ソーシャルイノベーション事業を推進〜社会を変えるアイデアをITで形に〜

 トインクスでは、東北電力グループの情報システム開発・運用サービスを60余年にわたり培ってきた技術力と豊富な経験を生かし、情報システムの企画・コンサルティングからシステム開発・保守・運用業務に至るまで、総合的な情報システムサービス「トータルソリューション」を提供しています。
 同社では2021年3月に、「Vision2030」を策定し、事業の柱の一つとして新たに「ソーシャルイノベーション事業」を据え、将来の新たな収益基盤を生み出すため、積極投資を行う考えです。

 2022年7月には、ソーシャルイノベーション事業を推進する組織として、コーポレート本部イノベーション推進部内に「ソーシャルイノベーション推進ユニット」を発足。同ユニットの主査 南城智貴さんと作村英虹さんに、事業の概要や取り組み状況、現在、参画する二つのスタートアップイベントなどについて伺います。

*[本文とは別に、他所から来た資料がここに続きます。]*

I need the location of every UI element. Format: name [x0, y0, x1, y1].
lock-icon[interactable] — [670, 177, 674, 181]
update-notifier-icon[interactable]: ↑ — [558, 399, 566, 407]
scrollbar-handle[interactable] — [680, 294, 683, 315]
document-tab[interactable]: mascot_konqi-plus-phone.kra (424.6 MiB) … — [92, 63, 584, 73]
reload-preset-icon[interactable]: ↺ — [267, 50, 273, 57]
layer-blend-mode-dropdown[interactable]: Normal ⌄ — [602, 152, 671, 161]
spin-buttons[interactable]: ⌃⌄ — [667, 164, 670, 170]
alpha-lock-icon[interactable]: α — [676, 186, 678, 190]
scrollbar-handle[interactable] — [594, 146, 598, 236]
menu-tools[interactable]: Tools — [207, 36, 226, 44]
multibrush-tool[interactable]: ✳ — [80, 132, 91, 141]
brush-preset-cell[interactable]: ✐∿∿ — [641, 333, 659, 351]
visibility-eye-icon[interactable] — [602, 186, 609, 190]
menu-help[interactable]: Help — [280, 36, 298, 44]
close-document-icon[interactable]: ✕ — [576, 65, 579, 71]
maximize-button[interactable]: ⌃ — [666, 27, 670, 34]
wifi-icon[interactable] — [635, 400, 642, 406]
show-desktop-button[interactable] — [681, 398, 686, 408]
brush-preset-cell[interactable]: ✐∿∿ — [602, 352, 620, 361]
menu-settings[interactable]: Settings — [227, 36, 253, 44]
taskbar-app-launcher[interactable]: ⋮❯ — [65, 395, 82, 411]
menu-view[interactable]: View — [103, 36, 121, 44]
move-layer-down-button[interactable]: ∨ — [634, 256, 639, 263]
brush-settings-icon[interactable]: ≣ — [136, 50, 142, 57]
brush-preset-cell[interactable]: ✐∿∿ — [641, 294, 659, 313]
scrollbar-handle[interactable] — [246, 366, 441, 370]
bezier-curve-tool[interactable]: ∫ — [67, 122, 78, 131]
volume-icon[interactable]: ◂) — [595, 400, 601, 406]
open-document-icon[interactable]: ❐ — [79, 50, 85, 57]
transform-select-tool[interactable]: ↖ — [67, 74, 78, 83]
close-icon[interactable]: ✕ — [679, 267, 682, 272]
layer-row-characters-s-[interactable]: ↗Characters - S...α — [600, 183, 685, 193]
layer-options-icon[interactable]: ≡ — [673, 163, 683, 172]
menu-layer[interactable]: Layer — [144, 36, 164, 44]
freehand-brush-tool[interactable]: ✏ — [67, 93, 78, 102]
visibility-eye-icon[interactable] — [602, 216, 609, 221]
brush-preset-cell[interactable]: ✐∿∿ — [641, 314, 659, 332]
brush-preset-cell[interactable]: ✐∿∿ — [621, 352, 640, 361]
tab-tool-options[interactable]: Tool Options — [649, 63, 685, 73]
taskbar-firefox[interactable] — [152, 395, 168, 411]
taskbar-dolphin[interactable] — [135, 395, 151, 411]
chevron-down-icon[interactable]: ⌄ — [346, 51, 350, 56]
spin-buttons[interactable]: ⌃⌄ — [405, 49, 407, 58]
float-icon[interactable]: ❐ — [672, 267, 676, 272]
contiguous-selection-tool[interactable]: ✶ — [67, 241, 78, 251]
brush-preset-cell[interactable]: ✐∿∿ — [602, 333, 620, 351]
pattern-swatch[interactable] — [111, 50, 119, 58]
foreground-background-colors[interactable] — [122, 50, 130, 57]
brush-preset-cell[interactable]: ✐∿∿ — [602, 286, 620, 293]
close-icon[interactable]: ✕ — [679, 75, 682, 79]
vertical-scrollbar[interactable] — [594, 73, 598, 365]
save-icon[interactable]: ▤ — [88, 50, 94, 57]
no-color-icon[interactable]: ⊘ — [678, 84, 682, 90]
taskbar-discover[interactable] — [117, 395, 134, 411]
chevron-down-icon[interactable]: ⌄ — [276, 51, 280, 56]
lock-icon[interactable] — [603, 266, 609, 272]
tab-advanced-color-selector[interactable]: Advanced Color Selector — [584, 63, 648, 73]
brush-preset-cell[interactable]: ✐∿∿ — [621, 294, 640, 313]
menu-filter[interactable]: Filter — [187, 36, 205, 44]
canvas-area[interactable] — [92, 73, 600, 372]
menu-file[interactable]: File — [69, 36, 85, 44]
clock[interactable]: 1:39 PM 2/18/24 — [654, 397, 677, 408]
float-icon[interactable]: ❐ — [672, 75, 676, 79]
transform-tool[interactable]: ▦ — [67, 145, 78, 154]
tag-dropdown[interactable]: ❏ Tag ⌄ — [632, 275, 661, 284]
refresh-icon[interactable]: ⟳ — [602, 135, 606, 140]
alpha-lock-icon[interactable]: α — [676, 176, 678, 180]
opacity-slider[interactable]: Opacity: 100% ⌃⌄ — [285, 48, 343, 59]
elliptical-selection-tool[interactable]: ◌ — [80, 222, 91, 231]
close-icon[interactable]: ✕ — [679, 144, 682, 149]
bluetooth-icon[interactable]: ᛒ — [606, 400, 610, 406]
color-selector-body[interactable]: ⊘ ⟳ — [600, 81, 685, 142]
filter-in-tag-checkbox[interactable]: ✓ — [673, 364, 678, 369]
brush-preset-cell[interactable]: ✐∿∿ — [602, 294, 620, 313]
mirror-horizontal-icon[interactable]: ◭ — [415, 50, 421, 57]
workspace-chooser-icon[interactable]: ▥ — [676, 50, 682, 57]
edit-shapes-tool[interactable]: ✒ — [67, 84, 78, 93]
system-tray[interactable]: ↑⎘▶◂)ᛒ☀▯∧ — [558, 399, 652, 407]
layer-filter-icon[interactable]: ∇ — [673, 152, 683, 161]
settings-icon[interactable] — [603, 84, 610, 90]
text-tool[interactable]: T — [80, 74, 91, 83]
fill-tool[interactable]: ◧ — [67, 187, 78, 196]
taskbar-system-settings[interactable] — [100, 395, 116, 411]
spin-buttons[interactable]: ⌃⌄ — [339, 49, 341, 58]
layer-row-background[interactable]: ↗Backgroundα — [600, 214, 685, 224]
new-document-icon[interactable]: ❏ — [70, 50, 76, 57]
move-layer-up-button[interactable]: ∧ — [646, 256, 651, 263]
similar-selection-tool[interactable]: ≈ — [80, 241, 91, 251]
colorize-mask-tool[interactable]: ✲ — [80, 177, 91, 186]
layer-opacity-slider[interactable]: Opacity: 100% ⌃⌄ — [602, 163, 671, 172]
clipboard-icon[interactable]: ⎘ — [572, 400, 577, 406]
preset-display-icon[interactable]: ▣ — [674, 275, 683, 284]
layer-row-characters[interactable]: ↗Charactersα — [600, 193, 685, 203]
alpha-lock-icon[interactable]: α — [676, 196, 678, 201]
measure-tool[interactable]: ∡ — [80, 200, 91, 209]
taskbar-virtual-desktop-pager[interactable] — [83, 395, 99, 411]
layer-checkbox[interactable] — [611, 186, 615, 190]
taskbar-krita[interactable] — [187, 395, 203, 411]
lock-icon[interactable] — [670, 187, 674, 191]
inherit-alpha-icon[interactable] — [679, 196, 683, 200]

 ソーシャルイノベーション事業について、南城主査は「社会が抱える課題とITの可能性を掛け合わせ、革新的なサービスを創り出し、社会課題の解決につなげる事業」と説明します。例として、「課題先進地である東北地域にフォーカスし、これまで当社では取り組んだことがない、高齢化対策や過疎化対策、一次産業活性化などを切り口としたサービス」が挙げられます
 ユニットの発足前から、地域の農家と連携しIoT技術を活用したスマート農業に係る実証などに携わってきたものの、「地域課題の深い部分にささりきれていない部分があった」と振り返ります。現在は「サービスの創出を目指し、まずは、組織・会社を超えて、地域企業やスタートアップと接する機会を増やしている段階」とした上で、「その中で、地域社会の潜在的な課題を発見していきたい。当社が主体的に企業同士をつなぎ、協業・共創環境を作っていくことが重要」との認識を示します。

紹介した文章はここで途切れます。